Corbett To Offer Bill Related To Castro Valley Assisted-Living Care Case

State Sen. Ellen Corbett

LEGISLATURE | State Sen. Ellen Corbett says the chain of events leading to 14 elderly patients in Castro Valley being left unattended and alone at an assisted-care facility for two days is unacceptable. When the State Legislature reconvenes in the New Year, Corbett plans to introduce legislation to prevent another bizarre episode like the incident last month in Castro Valley, which may have involved an alleged unscrupulous assisted-living home operator.

“This situation in Castro Valley is a clear reminder that there is an urgent need for increased protections to prevent this tragedy from ever happening again,” said Corbett. “Residents at assisted living facilities are certainly vulnerable and both they and their families deserve the peace of mind of knowing that there are safeguards in place to protect residents if and when another facility closure occurs.”

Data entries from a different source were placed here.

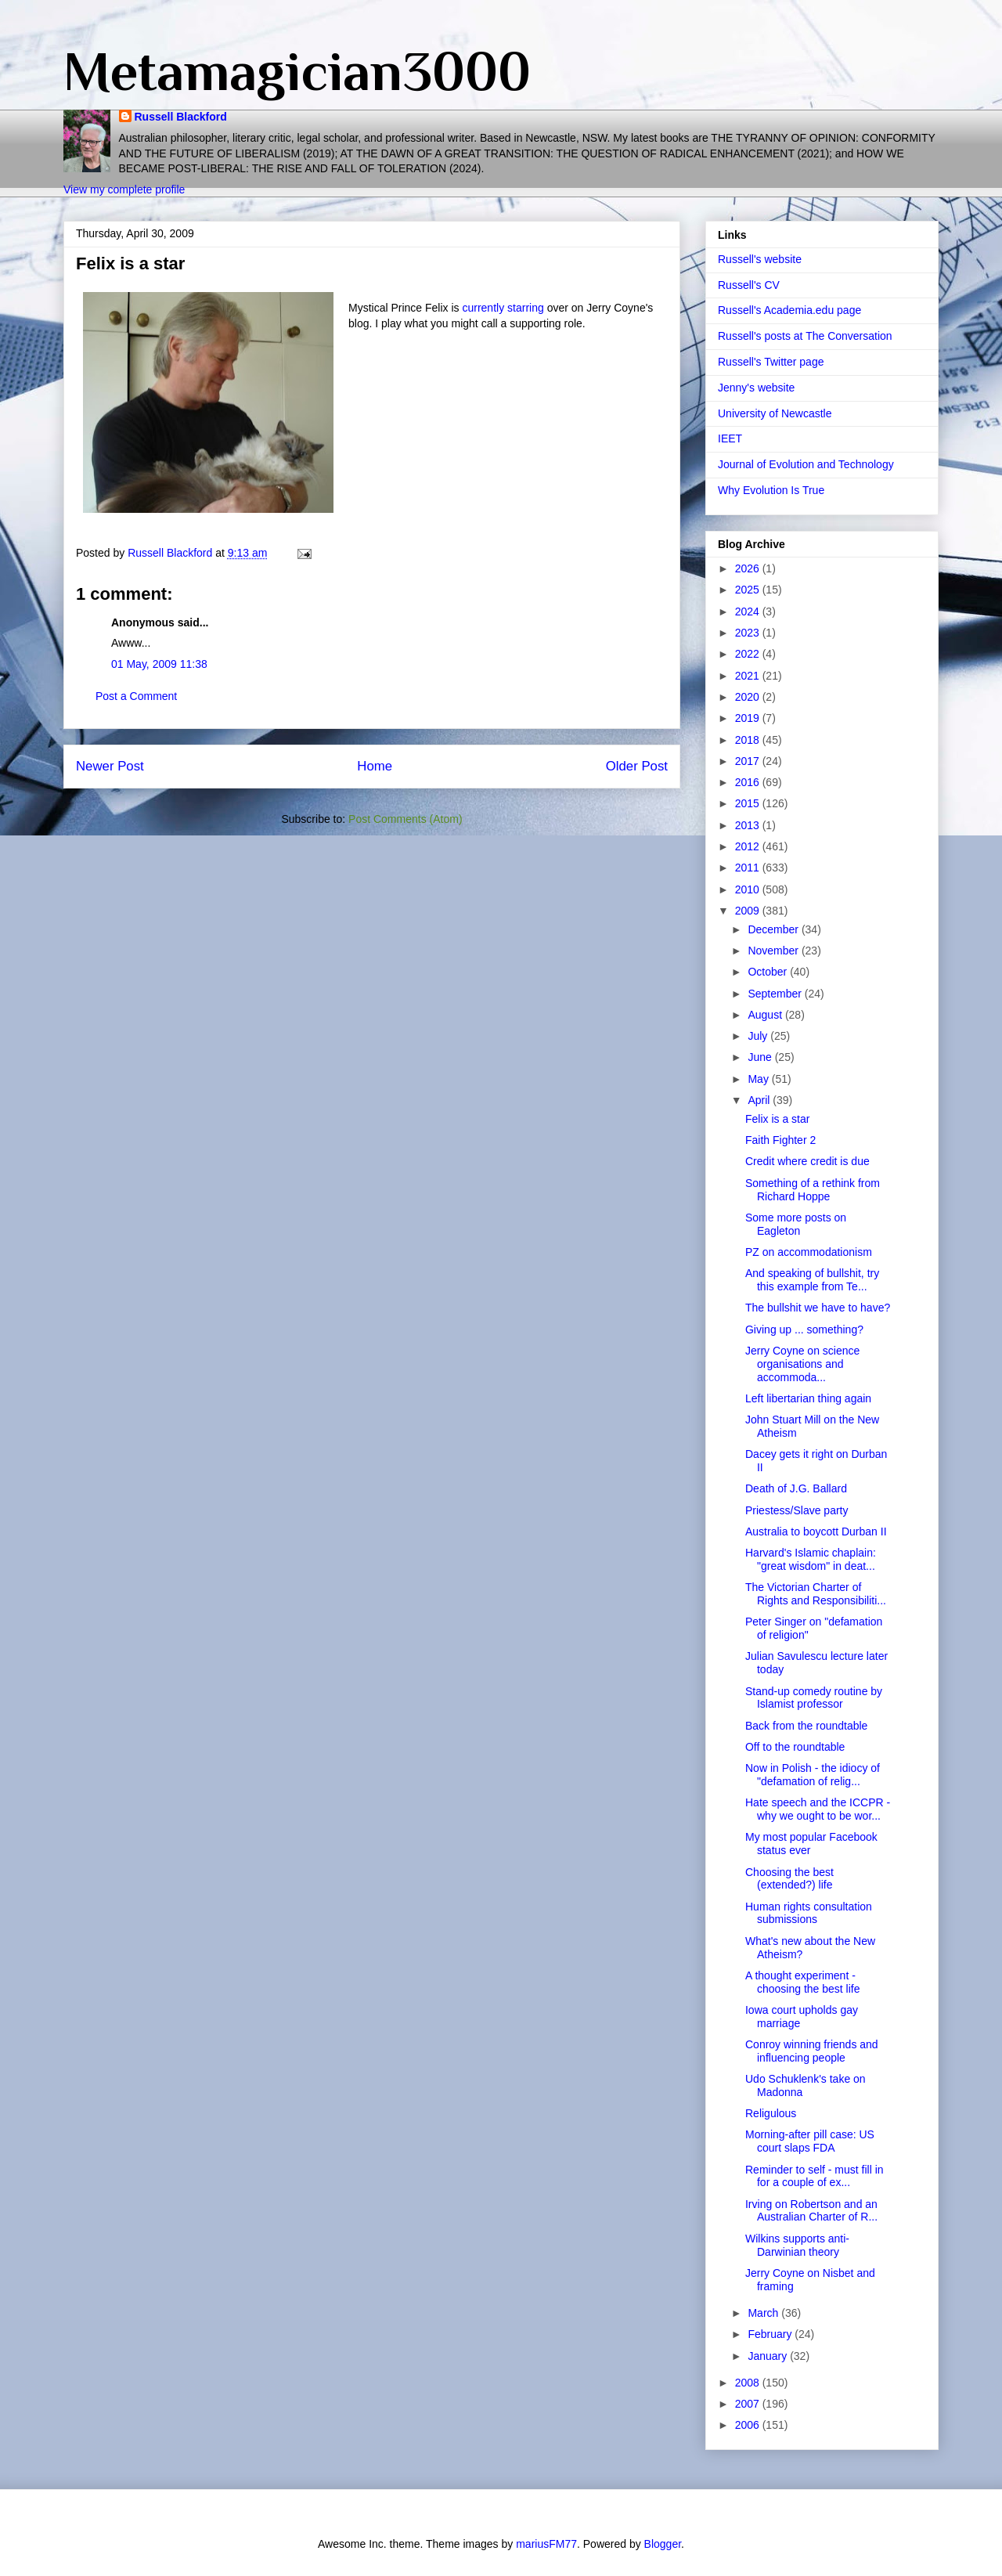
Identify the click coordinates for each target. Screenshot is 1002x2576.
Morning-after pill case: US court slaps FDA (809, 2141)
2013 (748, 825)
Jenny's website (756, 387)
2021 (748, 675)
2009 (748, 910)
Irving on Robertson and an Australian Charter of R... (811, 2211)
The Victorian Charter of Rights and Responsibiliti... (815, 1594)
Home (374, 766)
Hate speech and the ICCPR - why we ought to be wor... (817, 1809)
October (769, 971)
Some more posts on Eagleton (795, 1224)
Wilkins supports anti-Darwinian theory (797, 2245)
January (769, 2356)
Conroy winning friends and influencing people (811, 2051)
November (774, 950)
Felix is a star (777, 1119)
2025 (748, 589)
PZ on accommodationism (808, 1252)
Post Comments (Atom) (405, 819)
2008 (748, 2382)
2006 (748, 2425)
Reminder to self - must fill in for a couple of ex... (814, 2176)
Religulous (770, 2113)
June (761, 1057)
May (759, 1079)
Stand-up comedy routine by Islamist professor (813, 1698)
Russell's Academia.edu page (789, 310)
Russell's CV (749, 285)
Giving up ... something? (804, 1329)
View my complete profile (124, 189)
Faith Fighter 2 (780, 1140)
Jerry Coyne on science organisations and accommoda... (802, 1364)
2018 (748, 740)
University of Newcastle (775, 413)
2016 (748, 782)
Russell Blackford (181, 116)
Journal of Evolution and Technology (806, 464)
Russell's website (760, 259)
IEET (730, 438)
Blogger (662, 2544)
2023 (748, 632)
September (776, 993)
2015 (748, 803)
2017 (748, 761)
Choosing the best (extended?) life (789, 1879)
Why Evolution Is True (771, 490)
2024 (748, 611)
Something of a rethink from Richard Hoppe (812, 1190)
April (760, 1100)
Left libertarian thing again (808, 1398)
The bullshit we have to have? (817, 1307)
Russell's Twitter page (771, 361)
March (764, 2313)
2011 (748, 867)
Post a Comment (136, 696)
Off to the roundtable (795, 1747)
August (766, 1014)
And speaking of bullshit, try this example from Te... (812, 1280)
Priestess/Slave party (797, 1510)
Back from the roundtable (806, 1725)
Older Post (637, 766)
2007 (748, 2403)
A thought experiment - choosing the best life (802, 1982)
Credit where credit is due (807, 1161)
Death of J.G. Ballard (796, 1488)
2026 (748, 568)
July (759, 1036)
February (771, 2334)
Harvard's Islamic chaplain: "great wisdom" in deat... (810, 1559)
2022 (748, 654)
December (774, 929)
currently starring (504, 307)
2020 (748, 697)
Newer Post (110, 766)
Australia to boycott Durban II (816, 1531)
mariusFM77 (546, 2544)
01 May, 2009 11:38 (159, 664)
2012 (748, 846)
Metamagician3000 (297, 71)
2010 (748, 889)
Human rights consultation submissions (808, 1913)
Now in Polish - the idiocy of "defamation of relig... (812, 1775)
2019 (748, 718)
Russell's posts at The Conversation (805, 336)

A multiagency investigation is still combing through the details surrounding the incident at Valley Springs Manor. Last month, reports detailed over a dozen assisted-living patients were left without care for two days following allegations the staff had not been paid. The home was shut down by the State Department of Social Services. However, an untrained skeleton crew of a cook and a janitor stayed behind to help care for the patients. Nobody was harmed by the unsupervised days, but its potential alarmed many.

In a statement, Tuesday evening, Corbett said her bill may include ways for strengthening the state’s facility inspection and complaint process. It could also address how to better protect elderly patients once a facility is closed by a state agency. In the meantime, Corbett says she will meet with stakeholders in the assisted-living field, patients and state representatives to “determine the best legislative course of action to meet the specific and general needs to protect assisted living home residents.”